“But we keeps it on a table, sir, an’ w’en our friends walk round the table they can’t ’elp seein’ the broken eye.”
“Well, then,” persisted Mr Blurt, “don’t let your friends walk round the table. Shove the bird up against the wall; or tell your friends that it’s a humorous bird, an’ takes to winking when they go to that side.”
The woman received this advice with a smile, but insisted nevertheless that a “noo heye” would be preferable, and wanted to know the price.
“Well, you know,” said Mr Blurt, “that depends on the size and character of the eye, and the time required to insert it, for, you see, in our business everything depends on a life-like turn being given to an eye—or a beak—or a toe, and we don’t like to put inferior work out of our hands. So you’d better leave the bird and call again.”
“Very well, sir, w’en shall I call?”
“Say next week. I am very busy just now, you see—extremely busy, and cannot possibly give proper attention to your affair at present. Stay—give me your address.”
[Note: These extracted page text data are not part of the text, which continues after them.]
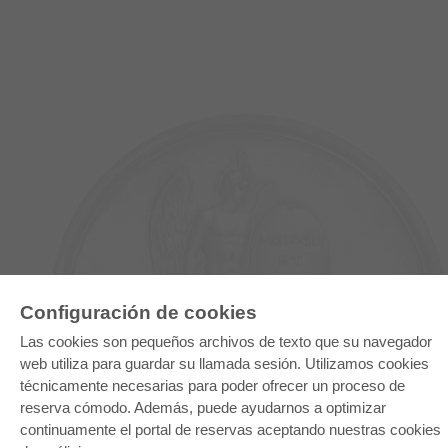
Configuración de cookies
Las cookies son pequeños archivos de texto que su navegador
E-COLLECTION
web utiliza para guardar su llamada sesión. Utilizamos cookies
Paquete entero
técnicamente necesarias para poder ofrecer un proceso de
Paquete de especialidades
Pick & Choose
reserva cómodo. Además, puede ayudarnos a optimizar
Facilitación de E-Books
continuamente el portal de reservas aceptando nuestras cookies
Preguntas mas frequentes(FAQ)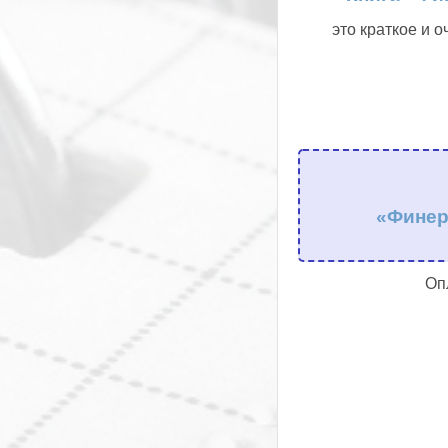
это краткое и 
«Финер
Оп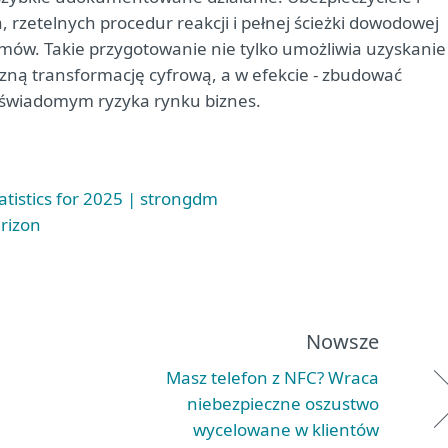
 rzetelnych procedur reakcji i pełnej ścieżki dowodowej
mów. Takie przygotowanie nie tylko umożliwia uzyskanie
czną transformację cyfrową, a w efekcie - zbudować
świadomym ryzyka rynku biznes.
atistics for 2025 | strongdm
rizon
Nowsze
Masz telefon z NFC? Wraca
niebezpieczne oszustwo
wycelowane w klientów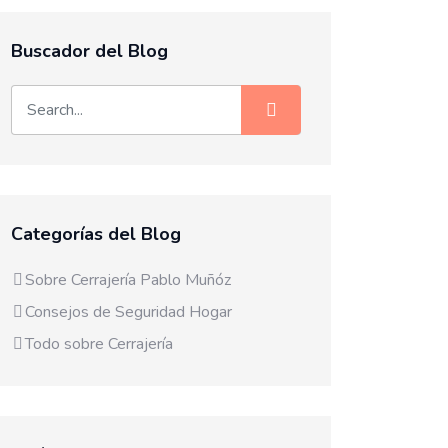
Buscador del Blog
Categorías del Blog
Sobre Cerrajería Pablo Muñóz
Consejos de Seguridad Hogar
Todo sobre Cerrajería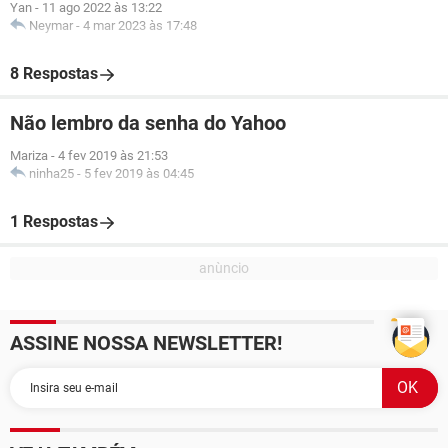
Yan
-
11 ago 2022 às 13:22
Neymar
-
4 mar 2023 às 17:48
8 Respostas
Não lembro da senha do Yahoo
Mariza
-
4 fev 2019 às 21:53
ninha25
-
5 fev 2019 às 04:45
1 Respostas
ASSINE NOSSA NEWSLETTER!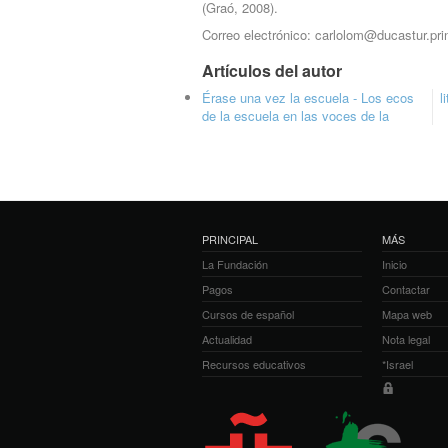
(Graó, 2008).
Correo electrónico: carlolom@ducastur.pri
Artículos del autor
Érase una vez la escuela - Los ecos
l
de la escuela en las voces de la
PRINCIPAL
MÁS
La Fundación
Inicio
Pagos
Contactar
Cursos de español
Mapa web
Actualidad
Nota legal
Recursos educativos
*Israel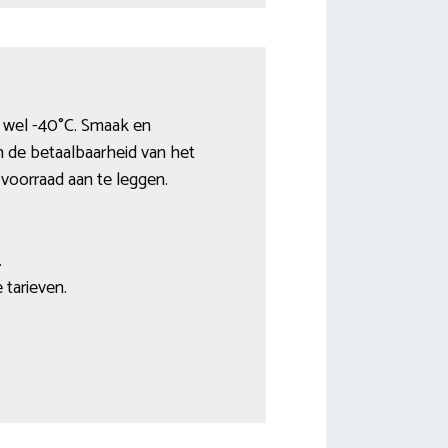
t wel -40°C. Smaak en
n de betaalbaarheid van het
voorraad aan te leggen.
.
 tarieven.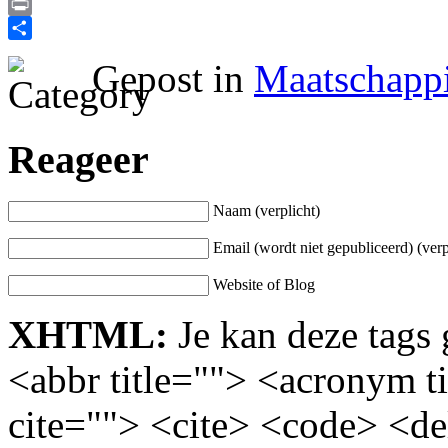
Email
Print
Delen
Gepost in
Maatschappi
Reageer
Naam (verplicht)
Email (wordt niet gepubliceerd) (verp
Website of Blog
XHTML:
Je kan deze tags 
<abbr title=""> <acronym t
cite=""> <cite> <code> <d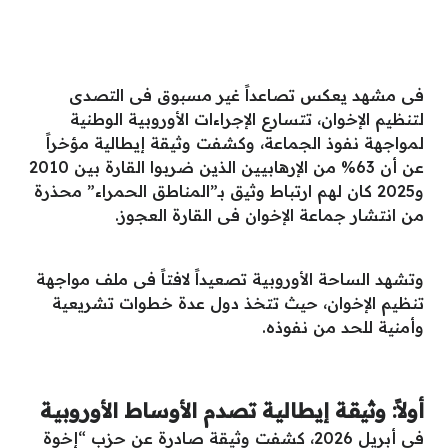
فى مشهد يعكس تصاعداً غير مسبوق فى التصدى
لتنظيم الإخوان، تتسارع الإجراءات الأوروبية الوطنية
لمواجهة نفوذ الجماعة، وكشفت وثيقة إيطالية مؤخراً
عن أن 63% من الإرهابيين الذين ضربوا القارة بين 2010
و2025 كان لهم ارتباط وثيق بـ”المناطق الحمراء” محذرة
من انتشار جماعة الإخوان فى القارة العجوز.
وتشهد الساحة الأوروبية تصعيداً لافتاً فى ملف مواجهة
تنظيم الإخوان، حيث تتخذ دول عدة خطوات تشريعية
وأمنية للحد من نفوذه.
أولاً: وثيقة إيطالية تصدم الأوساط الأوروبية
فى أبريل 2026، كشفت وثيقة صادرة عن حزب “إخوة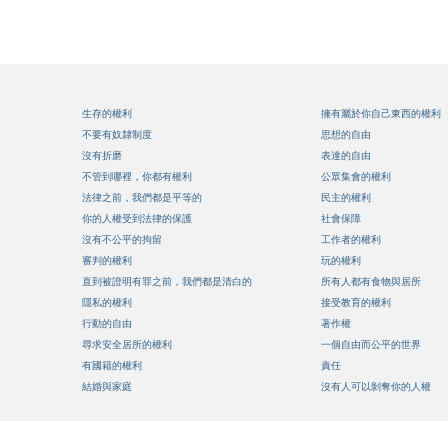
生存的權利
擁有屬於你自己東西的權利
不要有奴隸制度
思想的自由
沒有折磨
表達的自由
不管到哪裡，你都有權利
公眾集會的權利
法律之前，我們都是平等的
民主的權利
你的人權受到法律的保護
社會保障
沒有不公平的拘留
工作者的權利
審判的權利
玩的權利
直到被證明有罪之前，我們都是清白的
所有人都有食物與居所
隱私的權利
接受教育的權利
行動的自由
著作權
尋求安全居所的權利
一個自由而公平的世界
有國籍的權利
責任
結婚與家庭
沒有人可以剝奪你的人權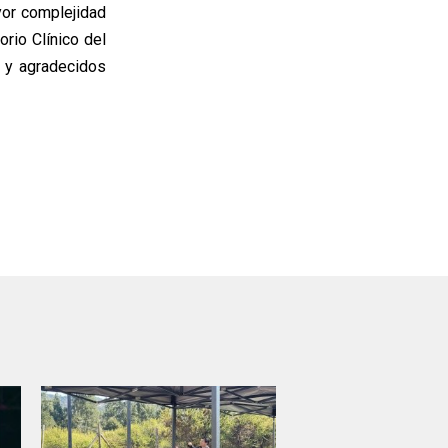
yor complejidad
rio Clínico del
 y agradecidos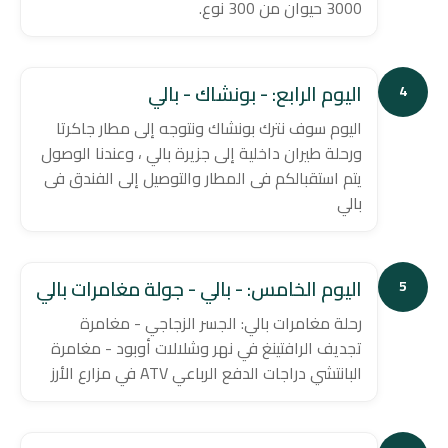
3000 حيوان من 300 نوع.
اليوم الرابع: - بونشاك - بالي
4
اليوم سوف نترك بونشاك ونتوجه إلى مطار جاكرتا
ورحلة طيران داخلية إلى جزيرة بالي ، وعندنا الوصول
يتم استقبالكم فى المطار والتوصيل إلى الفندق فى
بالي
اليوم الخامس: - بالي - جولة مغامرات بالي
5
رحلة مغامرات بالي: الجسر الزجاجي - مغامرة
تجديف الرافتينغ في نهر وشلالات أوبود - مغامرة
البانتشي دراجات الدفع الرباعي ATV في مزارع الأرز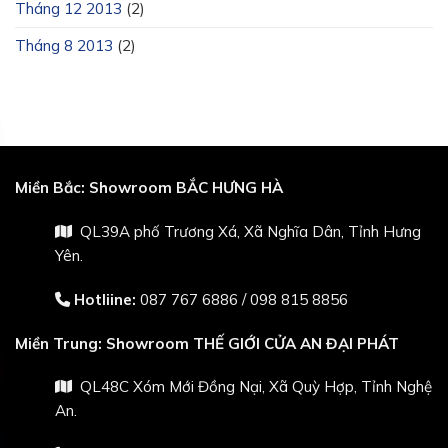
Tháng 12 2013
(2)
Tháng 8 2013
(2)
Miền Bắc:
Showroom BẮC HƯNG HÀ
QL39A phố Trương Xá, Xã Nghĩa Dân, Tỉnh Hưng
Yên.
Hotliine:
087 767 6886
/
098 815 8856
Miền Trung:
Showroom THẾ GIỚI CỬA AN ĐẠI PHÁT
QL48C Xóm Mới Đồng Nại, Xã Quỳ Hợp, Tỉnh Nghệ
An.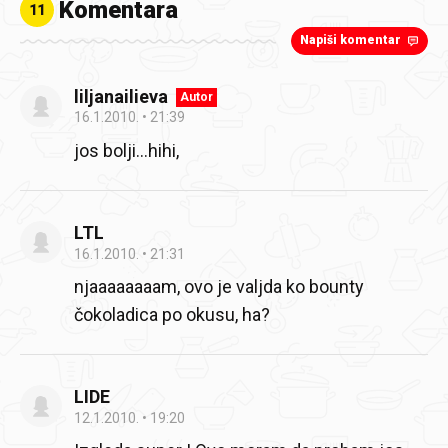
Komentara
11
Napiši komentar
liljanailieva
Autor
16.1.2010.
21:39
jos bolji…hihi,
LTL
16.1.2010.
21:31
njaaaaaaaam, ovo je valjda ko bounty
čokoladica po okusu, ha?
LIDE
12.1.2010.
19:20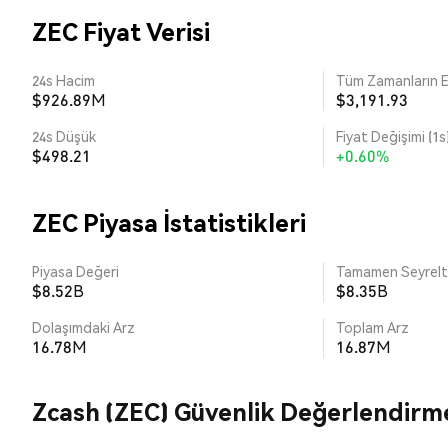
ZEC Fiyat Verisi
24s Hacim
Tüm Zamanların E
$926.89M
$3,191.93
24s Düşük
Fiyat Değişimi (1s
$498.21
+0.60%
ZEC Piyasa İstatistikleri
Piyasa Değeri
Tamamen Seyrelti
$8.52B
$8.35B
Dolaşımdaki Arz
Toplam Arz
16.78M
16.87M
Zcash (ZEC) Güvenlik Değerlendirm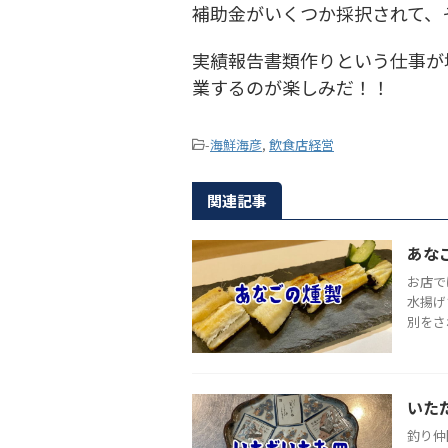
補助金がいくつか採択されて、
実績報告書類作りという仕事が
業するのが楽しみだ！！
-
海鮮海彦
,
飲食店経営
関連記事
あな
お店で
水揚げ
別をさ
いた
釣り仲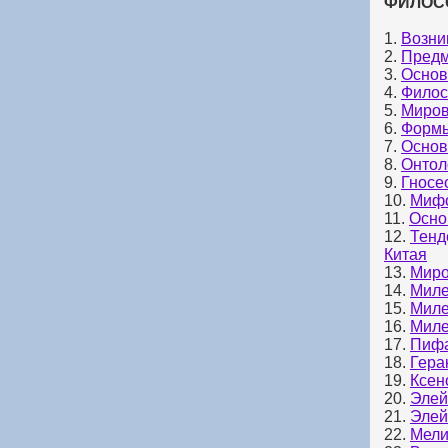
ФИЛОСО
1.
Возни
2.
Предм
3.
Основ
4.
Филос
5.
Миров
6.
Формы
7.
Основ
8.
Онтол
9.
Гносе
10.
Мифо
11.
Осно
12.
Тенд
Китая
13.
Миро
14.
Миле
15.
Миле
16.
Миле
17.
Пифа
18.
Гера
19.
Ксен
20.
Элей
21.
Элей
22.
Мели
The woman did so, and left the shop while Mr Blurt looked about for a memorandum-book. Opening one, which was composite in its character—having been used indifferently as day-book, cashbook, and ledger—he headed a fresh page with the words “Memorandum of Transactions by Enoch Blurt,” and made the following entry:—
“A woman—I should have said an idiot—came in and left a pheasant, minus an eye, to be repaired and called for next week.”
“There!” exclaimed the unfortunate man, shutting the book with emphasis.
“Please, sir,” said a very small sweet voice.